We know it was one of the greatest panhellenic occasions. Every four years, the three days of the annual city festival to honoured Athena was extended into eight days of sporting competitions, musical contests and sacred rites to celebrate Attica’s good fortune, blessed by their patron goddess. Visitors came from right across the Hellenic world to watch or to take part.

Athletes ran races of various lengths, in different age classes. Pentathletes competed in the long jump, discus and javelin throw, a sprint and a wrestling match. For those with a taste for more physical confrontation, there was boxing, wrestling, and the no-holds-barred pankration where deaths were not unheard of – and that didn’t necessarily disqualify a contestant. Equestrian events included chariot and horse races, while rowers raced their triremes across the bay at Piraeus.

There were competitions for singers, solo and accompanied, as well as for lyre players and those who played the twin pipes called the aulos. Both the Iliad and the Odyssey were performed in their entirety, in what was also a contest for the rhapsodes*. These performance poets in their brightly coloured cloaks~ specialised in the great epic tales that were the popular entertainment of the day. The victors in all these sporting and artistic competitions won a garland of olive leaves, as well as a quantity of sacred and extremely valuable olive oil in specially decorated amphorae.

Then there were the contests specifically for Athenians, between teams drawn from the voting tribes made up from city, country and coastal districts. Designed to foster the unity that was as essential for democracy as it was on the battlefield, these culminated in an evening relay race where flaming torches were passed from hand to hand. After a night of festivities up on the Acropolis, the Great Panathenaic procession made its way through the city to honour Athena’s most ancient statue in her temple.

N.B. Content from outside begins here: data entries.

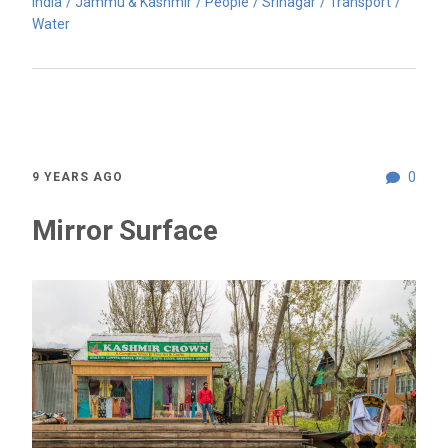
India
Jammu & Kashmir
People
Srinagar
Transport
Water
0
9 YEARS AGO
Mirror Surface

What a great setting for a crime novel? There are so many possibilities, with so much going on! Yes, but… we may know what was happening, but we really don’t know a lot about how these events were organised. As far as the Athenians and everyone else were concerned, the details were common knowledge, and people rarely bother writing such things down. By the time someone realises crucial information has been forgotten, it’s usually too late to retrieve it.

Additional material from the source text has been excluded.